Whole Banana Bread Recipe

Your new favorite banana bread recipe might just be this waste-free version of a traditional banana bread. This dish, which is deliciously tender and perfectly sweet, is a must-try. You’d be surprised to learn that there are whole bananas in there, with their peels and everything!

The fact that you’re reading this recipe with a mixture of mild curiosity and major skepticism is not unusual. That was my initial reaction when I learned that home cooks were using banana peels in their baked good creations.

However, it only took one bite of my first loaf to completely shift my viewpoint.

The reason for this is as follows: It’s moist and perfectly sweet, and yes, it’s every bit as good as the banana bread I’ve been baking since middle school, but with a little less sugar. You wouldn’t be able to tell the difference.

Banana Bread

Where Did this Banana Peel Business Come From?

That’s a good question. First and foremost, while the use of banana peels in cooking may be novel to me (and perhaps to you), cultures throughout the world have been doing so for generations. Even Nigella Lawson, Britain’s grand dame of television cookery, has a recipe for Banana Peel Curry, which she describes as “delicious.”

What about the banana peel bread? According to what I’ve learned, the inspiration for the cookbook came about after Lindsay-Jean Hard, author of Cooking with Scraps, taught a cooking class at Zingerman’s Bakehouse in Ann Arbor, Michigan.

After seeing this, the kitchen was inspired to experiment with recipes that made use of all the scraps and peels. As a result, no-waste banana bread was created.

Banana Bread

Why Make Banana Bread with the Peel?

Banana bread made the traditional way is arguably the most perfect food on the planet, so why mess with perfection? There are a couple of very interesting reasons for this.

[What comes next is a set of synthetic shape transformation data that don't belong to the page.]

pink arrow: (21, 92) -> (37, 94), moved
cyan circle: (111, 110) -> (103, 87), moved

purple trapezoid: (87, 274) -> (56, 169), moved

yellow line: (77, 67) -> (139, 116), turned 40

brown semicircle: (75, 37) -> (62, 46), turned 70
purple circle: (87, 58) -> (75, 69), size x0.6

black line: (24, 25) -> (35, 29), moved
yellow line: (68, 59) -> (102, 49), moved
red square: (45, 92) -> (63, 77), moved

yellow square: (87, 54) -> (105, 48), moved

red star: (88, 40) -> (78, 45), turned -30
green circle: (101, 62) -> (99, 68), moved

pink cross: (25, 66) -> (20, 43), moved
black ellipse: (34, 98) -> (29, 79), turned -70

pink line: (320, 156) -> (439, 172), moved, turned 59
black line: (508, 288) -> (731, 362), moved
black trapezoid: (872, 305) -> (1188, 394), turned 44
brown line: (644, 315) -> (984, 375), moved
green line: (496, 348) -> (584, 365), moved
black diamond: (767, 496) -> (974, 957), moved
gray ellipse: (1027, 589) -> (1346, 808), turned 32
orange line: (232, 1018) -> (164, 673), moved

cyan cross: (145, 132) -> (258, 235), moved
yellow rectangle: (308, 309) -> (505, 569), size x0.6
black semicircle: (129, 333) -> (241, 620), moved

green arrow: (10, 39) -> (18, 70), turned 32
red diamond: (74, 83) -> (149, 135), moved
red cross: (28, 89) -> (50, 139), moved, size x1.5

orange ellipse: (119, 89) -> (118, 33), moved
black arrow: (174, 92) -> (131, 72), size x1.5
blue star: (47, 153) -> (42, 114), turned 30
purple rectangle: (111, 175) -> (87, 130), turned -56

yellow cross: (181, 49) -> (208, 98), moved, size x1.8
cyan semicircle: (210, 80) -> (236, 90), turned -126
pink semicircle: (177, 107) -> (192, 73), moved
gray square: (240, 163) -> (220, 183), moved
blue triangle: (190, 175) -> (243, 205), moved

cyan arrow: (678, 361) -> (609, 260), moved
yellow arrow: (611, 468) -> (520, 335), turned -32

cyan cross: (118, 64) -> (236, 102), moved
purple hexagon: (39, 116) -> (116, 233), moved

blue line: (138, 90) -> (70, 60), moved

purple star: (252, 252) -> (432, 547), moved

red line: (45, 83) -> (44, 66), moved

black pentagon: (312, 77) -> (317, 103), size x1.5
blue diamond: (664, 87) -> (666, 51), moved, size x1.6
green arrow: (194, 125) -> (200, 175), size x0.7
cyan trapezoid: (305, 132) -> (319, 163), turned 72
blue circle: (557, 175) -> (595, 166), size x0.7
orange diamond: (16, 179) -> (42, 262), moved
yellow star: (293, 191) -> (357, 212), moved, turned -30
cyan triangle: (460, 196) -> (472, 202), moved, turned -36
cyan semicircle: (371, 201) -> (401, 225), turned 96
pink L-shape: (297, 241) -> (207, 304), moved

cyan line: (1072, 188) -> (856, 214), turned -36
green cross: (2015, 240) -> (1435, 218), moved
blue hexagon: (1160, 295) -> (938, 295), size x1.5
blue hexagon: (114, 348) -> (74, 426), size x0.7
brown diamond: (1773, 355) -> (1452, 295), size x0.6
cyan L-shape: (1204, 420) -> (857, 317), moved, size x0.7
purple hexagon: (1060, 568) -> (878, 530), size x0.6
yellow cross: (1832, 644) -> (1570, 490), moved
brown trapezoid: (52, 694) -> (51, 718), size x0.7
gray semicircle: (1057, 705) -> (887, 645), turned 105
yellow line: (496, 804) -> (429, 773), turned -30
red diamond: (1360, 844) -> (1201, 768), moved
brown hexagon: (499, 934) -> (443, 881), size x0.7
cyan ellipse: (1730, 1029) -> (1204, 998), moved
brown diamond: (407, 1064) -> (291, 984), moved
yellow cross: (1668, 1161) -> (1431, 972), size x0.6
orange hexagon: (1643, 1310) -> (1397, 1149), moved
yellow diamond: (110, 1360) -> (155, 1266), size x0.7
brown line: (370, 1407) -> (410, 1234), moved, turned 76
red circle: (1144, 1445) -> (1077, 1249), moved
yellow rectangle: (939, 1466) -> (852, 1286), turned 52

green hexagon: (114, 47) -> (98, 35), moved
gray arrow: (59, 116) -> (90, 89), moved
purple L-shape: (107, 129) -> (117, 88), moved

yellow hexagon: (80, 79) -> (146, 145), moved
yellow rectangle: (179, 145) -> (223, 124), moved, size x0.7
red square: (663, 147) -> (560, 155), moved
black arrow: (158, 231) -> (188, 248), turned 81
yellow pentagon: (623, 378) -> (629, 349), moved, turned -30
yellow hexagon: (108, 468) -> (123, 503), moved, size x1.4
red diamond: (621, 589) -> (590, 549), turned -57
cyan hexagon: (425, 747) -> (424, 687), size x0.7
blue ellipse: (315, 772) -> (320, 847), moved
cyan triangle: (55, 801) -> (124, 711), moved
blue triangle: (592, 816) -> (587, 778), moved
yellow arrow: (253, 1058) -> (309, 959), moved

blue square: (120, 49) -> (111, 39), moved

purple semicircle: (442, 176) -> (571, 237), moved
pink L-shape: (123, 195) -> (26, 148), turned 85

1. It helps to reduce food waste. That’s good news for the environment, because food waste is a significant contributor to greenhouse gas emissions.

2. It’s a good source of nutrition. Yes, you are correct. It is a good source of fiber, phytochemicals with antioxidant properties, vitamins, and minerals, among other nutrients.

3. It is cost-effective. The peel accounts for approximately one-third of the total weight of the banana. Because of this method of using the peel, you’ll use fewer bananas, which means you’ll have one or two extra bananas in the fruit bowl for your peanut butter toast or afternoon snack.

The banana bread it makes is absolutely delicious. I don’t care how nutritious, cost-effective, or environmentally friendly a recipe is; if it doesn’t taste good, I’m not going to make it. And this is a very fine loaf of bread.

Special Tricks for Making Banana Bread

The method for making this recipe, as well as the basic ingredients, are the same as for any other banana bread recipe. The only difference is that the peels must be prepared a little ahead of time. Here are a few important things to be aware of.

1. Make use of ripe bananas. Make sure the bananas are mottled and have a lot of black spots on them. As a result, the fruit will be sweeter and the peels will be softer.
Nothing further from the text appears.